Par Safae Taouih | Publié le 02/04/2019 à 23:45 | Mis à jour le 03/04/2019 à 09:46
Photo : Patchwork de toile de jute, une installation promue par la Fondation Trussardi à Porta Venezia | @ST
a friend milan trussardi

Jusqu’au 14 avril, la fondation Trussardi met en lumière l'exposition A Friend, un projet urbain qui recouvre Porta Venezia de morceaux de toile de jute usée dans le cadre de l’Art Week de Milan.

Un échafaudage ? Du vandalisme ? Les tissus à l'allure délabrée qui recouvrent les péages néoclassiques de la Porta Venezia à Milan attisent la curiosité des passants. Du 2 au 14 avril, la fondation Trussardi et son directeur artistique Massimiliano Gioni réalisent l'exposition A Friend, conçue par l'artiste ghanéen Ibrahim Mahama. L'initiative est coordonnée par la ville de Milan à l'occasion de l'Art Week, rendez-vous annuel de l'art contemporain à Milan et restera visible pendant toute la durée de la semaine du design.

Les anciens péages de Porta Venezia, patrimoine historique de la ville, sont recouverts de fragments de toile de jute usée. Des morceaux de tissus troués, déchirés, tachés puis rapiécés, pour créer un patchwork géant.

« On les voit tellement qu'on finit par ne plus les voir »

Recouvrir un monument ancien de toile de jute, le projet à de quoi interpeler.
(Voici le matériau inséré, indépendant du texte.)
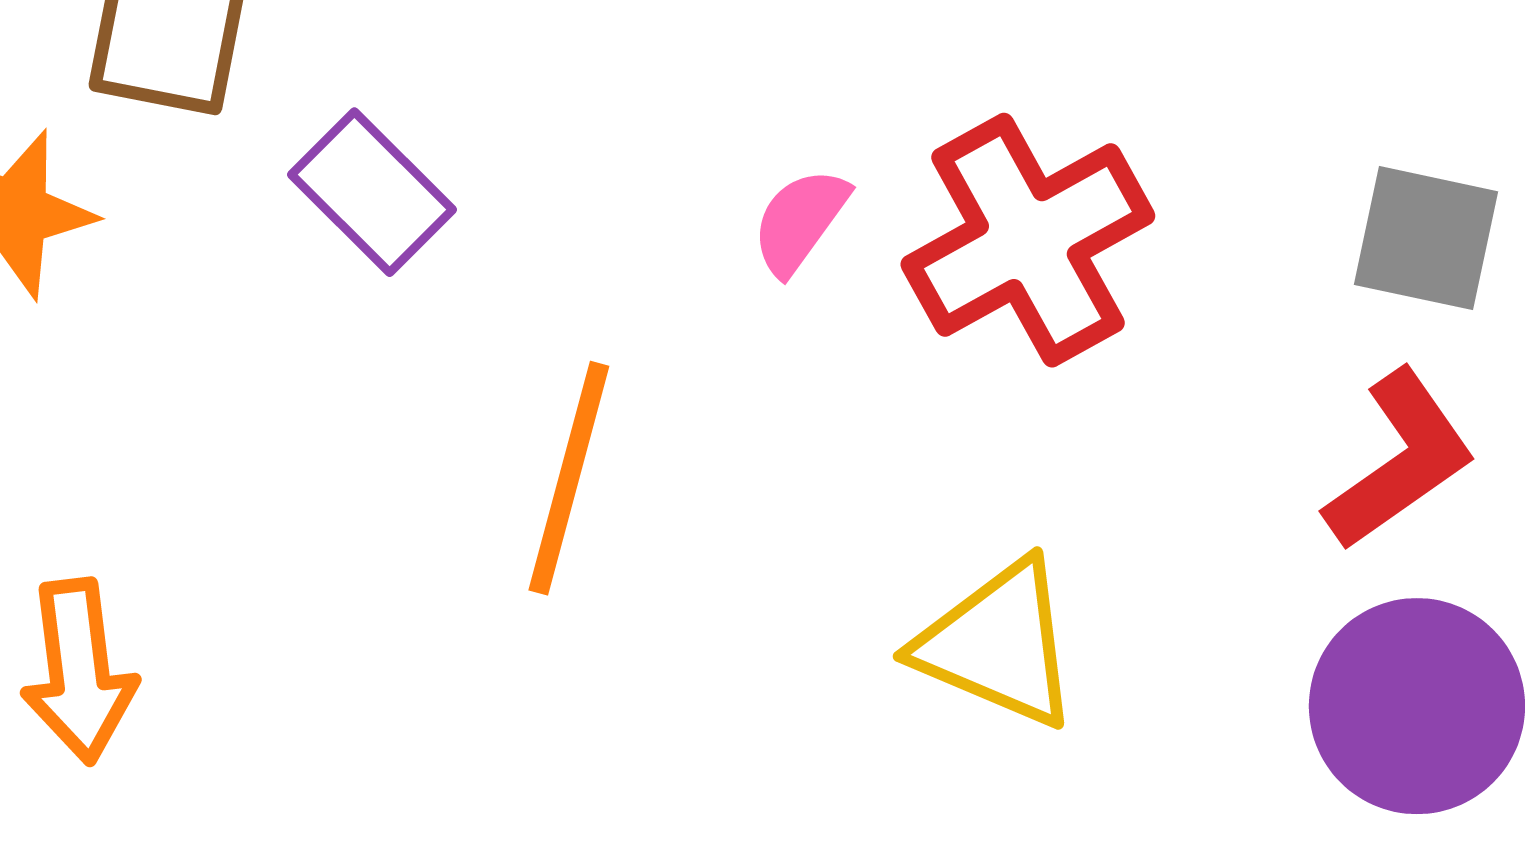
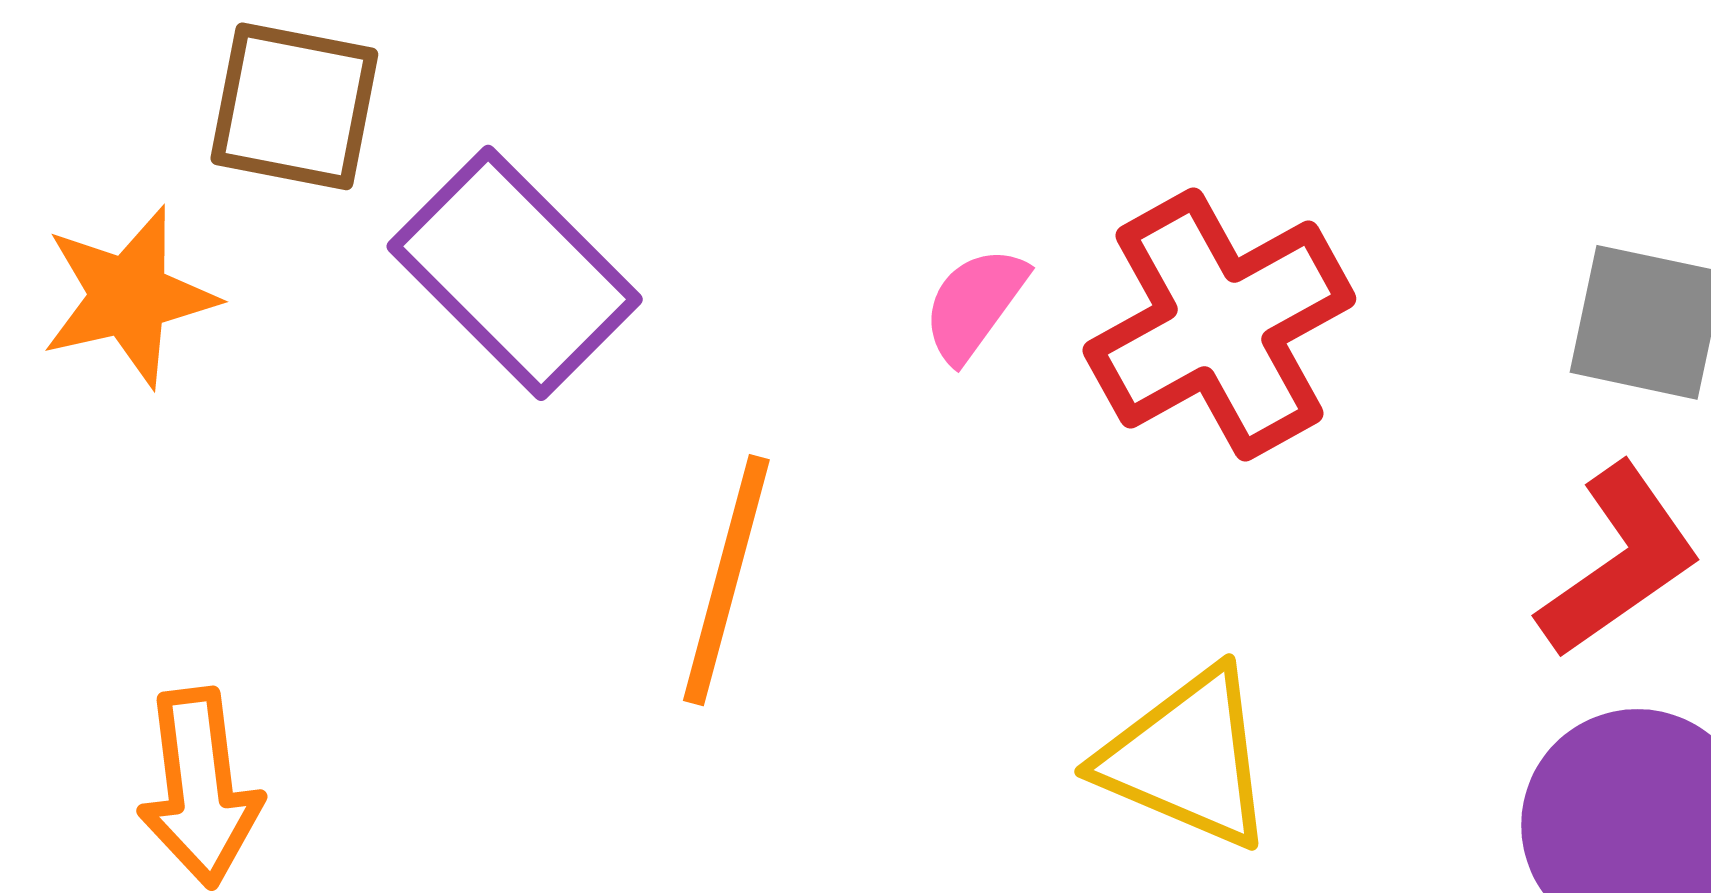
purple rectangle: (372, 192) -> (515, 273), size x1.4

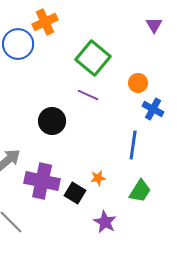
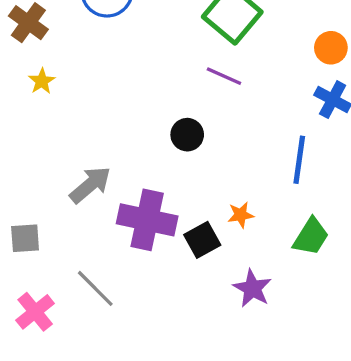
orange circle: (138, 83) -> (331, 48), moved
black circle: (52, 121) -> (187, 135), moved, size x0.7
black square: (75, 193) -> (202, 240), turned 30

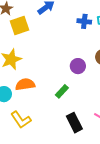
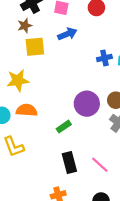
blue cross: (84, 21) -> (104, 58), turned -32
purple circle: (78, 66) -> (87, 104), size x1.5

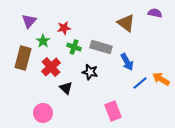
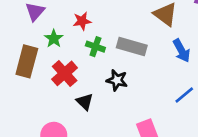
blue arrow: (127, 62) -> (182, 51), moved

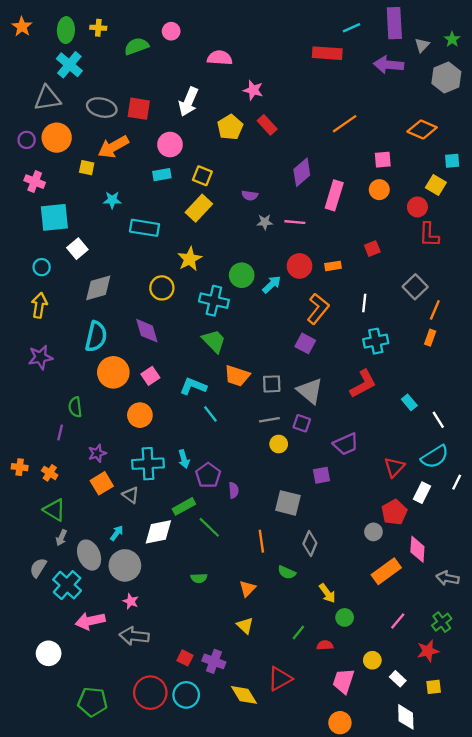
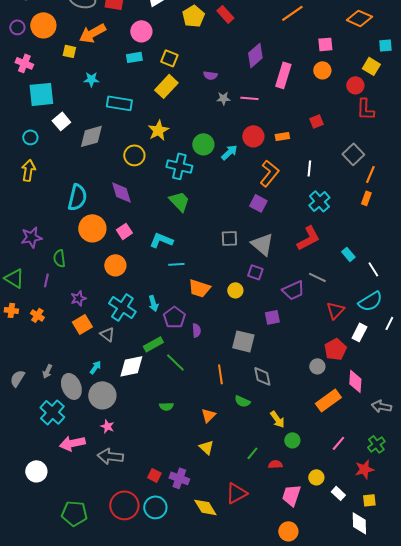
gray diamond: (98, 288) -> (91, 136), moved
cyan cross: (376, 341) -> (319, 201), turned -30
purple star: (40, 357) -> (31, 237), moved
orange trapezoid: (237, 376) -> (199, 288), moved
cyan line: (210, 414) -> (176, 264), turned -56
gray line: (269, 420) -> (317, 277), moved, turned 36
cyan cross: (148, 464) -> (122, 307), turned 36
green triangle: (54, 510) -> (14, 278), moved
gray diamond: (310, 543) -> (262, 376), turned -35
gray semicircle: (38, 568) -> (17, 378), moved
white diamond: (406, 717) -> (359, 523), moved

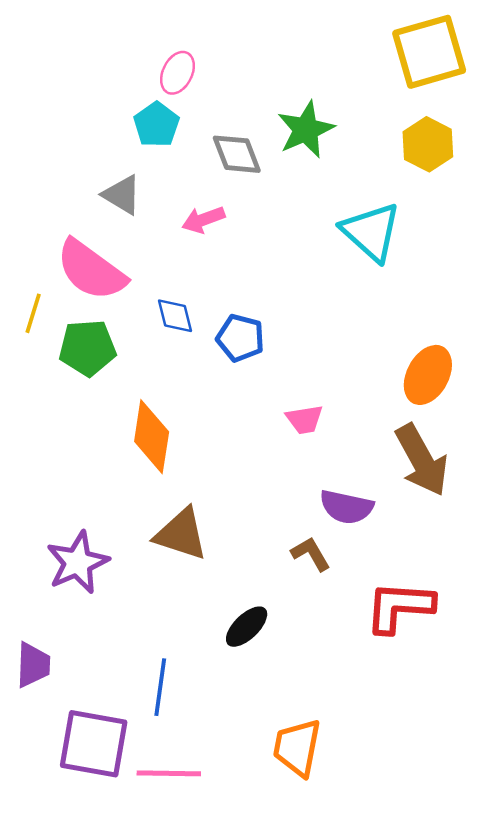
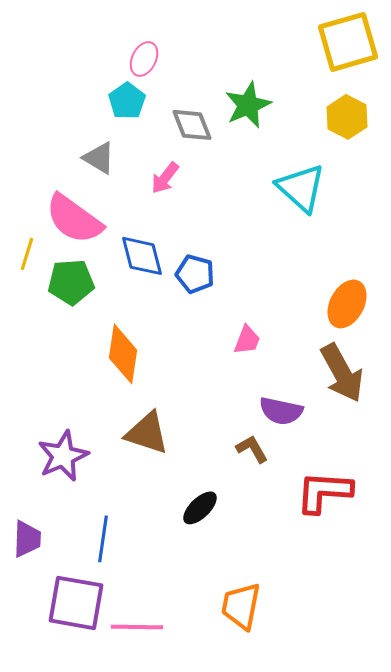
pink arrow: (203, 220) -> (165, 178), turned -32
blue diamond: (175, 316) -> (142, 256), size x1.4
pink trapezoid: (305, 419) -> (247, 340), turned -60
blue line: (160, 687) -> (103, 539), moved

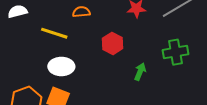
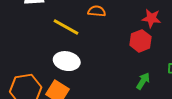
red hexagon: (112, 43) -> (141, 41), moved

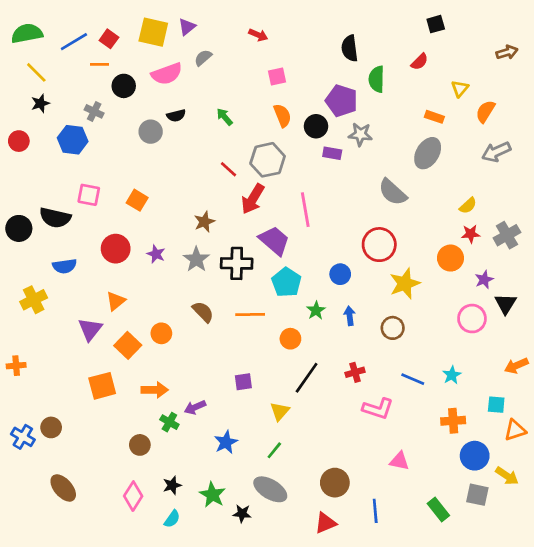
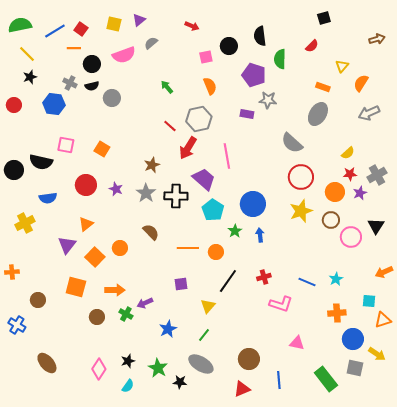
yellow square: (153, 32) -> (114, 24), size x0.7
black semicircle: (176, 115) -> (92, 86), moved
black circle: (316, 126) -> (229, 46), moved
red circle: (379, 245) -> (301, 177), moved
blue circle: (340, 274) -> (253, 204), size x1.6
purple star: (484, 280) -> (360, 193), moved
orange line: (250, 315) -> (188, 248), moved
brown circle: (393, 328) -> (331, 220), moved
orange square: (102, 386) -> (76, 287), turned 30
brown circle: (51, 427) -> (38, 300), moved
brown circle: (140, 445) -> (97, 317), moved
green rectangle: (438, 509) -> (326, 379), size x1.4

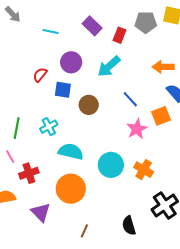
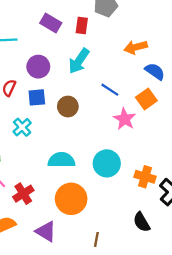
cyan cross: (49, 127) -> (22, 127), moved
orange cross: (144, 170) -> (145, 177), moved

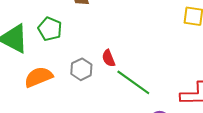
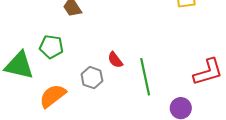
green line: (133, 82) -> (145, 77), turned 57

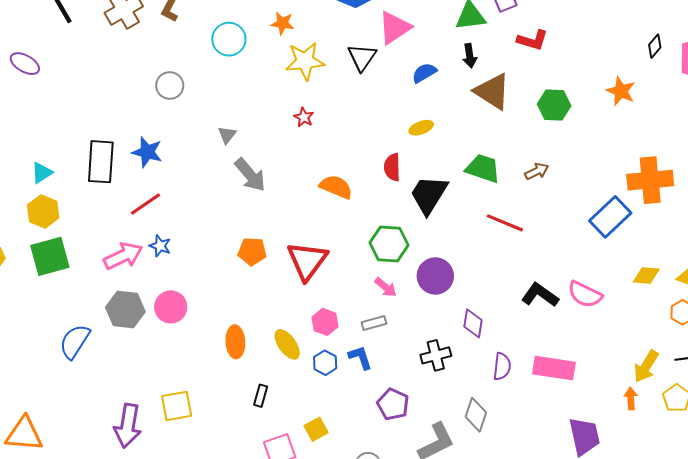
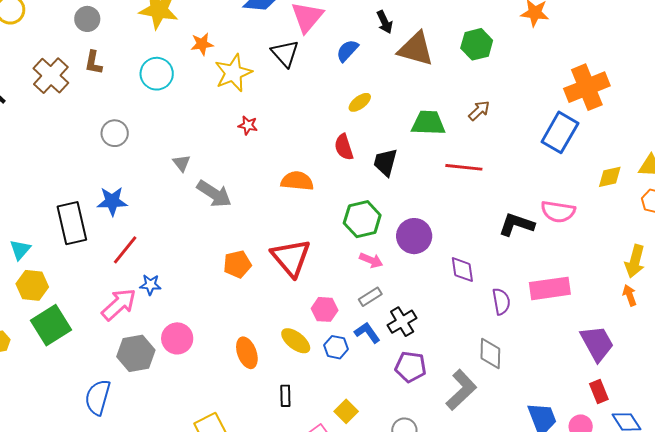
black trapezoid: (429, 195) -> (385, 162), size x0.7
black cross: (436, 355) -> (402, 322), moved

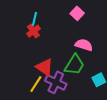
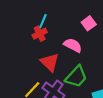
pink semicircle: (84, 45) -> (73, 45), moved
red triangle: (45, 67) -> (50, 62), moved

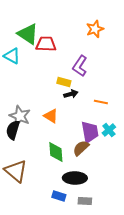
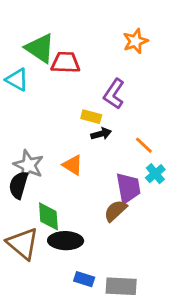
orange line: (101, 102) -> (144, 145), turned 32
cyan cross: (109, 130) -> (155, 174), moved
green diamond: (56, 152) -> (48, 216), moved
black ellipse: (75, 178) -> (66, 241), moved
gray rectangle: (85, 201) -> (121, 286), size x1.5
Historiquement, Porta Venezia était l'une des six portes principales qui séparait Milan de sa périphérie. L'endroit n'a pas été choisi au hasard. Depuis toujours, Porta Venezia représente une plaque tournante où transitent chaque jour des flux de personnes. A Friend invite à la réflexion sur le concept de seuil, ce lieu de passage qui départage l'intérieur de l'extérieur et par extension, le soi de l'autre, l'ami de l'ennemi. « Je voulais que l'on ne transite pas, mais que l'on s'arrête. Un instant. Que l'on regarde et que l'on apprécie le moment présent. Et que l'on apprécie l'histoire aussi. Il est de ces monuments que l'on voit tellement, qu'on finit par ne plus les voir », explique l'artiste ghanéen qui n'en est pas à son coup d'essai. Avant Porta Venezia, Ibrahim Mahama a investi d'autres villes du monde, riches par leur histoire, comme Athènes ou Venise. Là encore, il a recouvert des monuments de ces tissus usés.

La réflexion va plus loin qu'une simple lecture du présent et du passé, ajoute l'artiste. « Ce sont des morceaux de tissus en littérale décomposition. C'est un écho aux conditions dans lesquelles nous vivons aujourd'hui. Aux conditions dans lesquelles les biens sont extirpés du sol africain. À la façon qu'a l'homme de faire du commerce ». Les sacs de Mahama représentent un symbole fondamental de son art. Fabriqués en Asie et importés en Afrique, notamment au Ghana, ils servent au transport international de nourriture et de marchandises, comme le cacao, le riz, ou encore le charbon. Une invitation à apprécier l'histoire, mais aussi un immense patchwork qui entend représenter l'écho des plaies ouvertes de l'humanité, causées par un commerce international à l'éthique parfois contestable.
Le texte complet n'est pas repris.